WHAT TO DO: What you return must match the records below exactly, apart from the omitted pictures.

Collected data
***
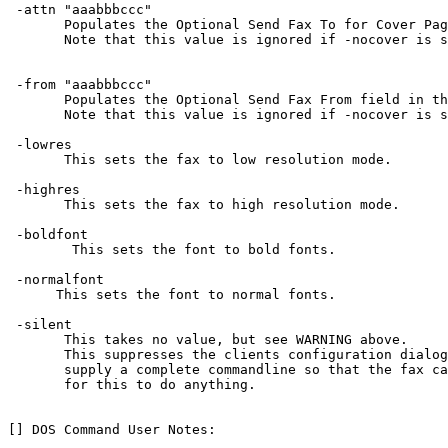
 -attn "aaabbbccc"

       Populates the Optional Send Fax To for Cover Pag
       Note that this value is ignored if -nocover is s
 -from "aaabbbccc"

       Populates the Optional Send Fax From field in th
       Note that this value is ignored if -nocover is s
 -lowres

       This sets the fax to low resolution mode.

 -highres

       This sets the fax to high resolution mode.

 -boldfont

        This sets the font to bold fonts.

 -normalfont

      This sets the font to normal fonts.

 -silent

       This takes no value, but see WARNING above.

       This suppresses the clients configuration dialog
       supply a complete commandline so that the fax ca
       for this to do anything.

[] DOS Command User Notes:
***
SOLVED PROBLEM:
 -attn "aaabbbccc"

       Populates the Optional Send Fax To for Cover Pag
       Note that this value is ignored if -nocover is s
 -from "aaabbbccc"

       Populates the Optional Send Fax From field in th
       Note that this value is ignored if -nocover is s
 -lowres

       This sets the fax to low resolution mode.

 -highres

       This sets the fax to high resolution mode.

 -boldfont

        This sets the font to bold fonts.

 -normalfont

      This sets the font to normal fonts.

 -silent

       This takes no value, but see WARNING above.

       This suppresses the clients configuration dialog
       supply a complete commandline so that the fax ca
       for this to do anything.

[] DOS Command User Notes:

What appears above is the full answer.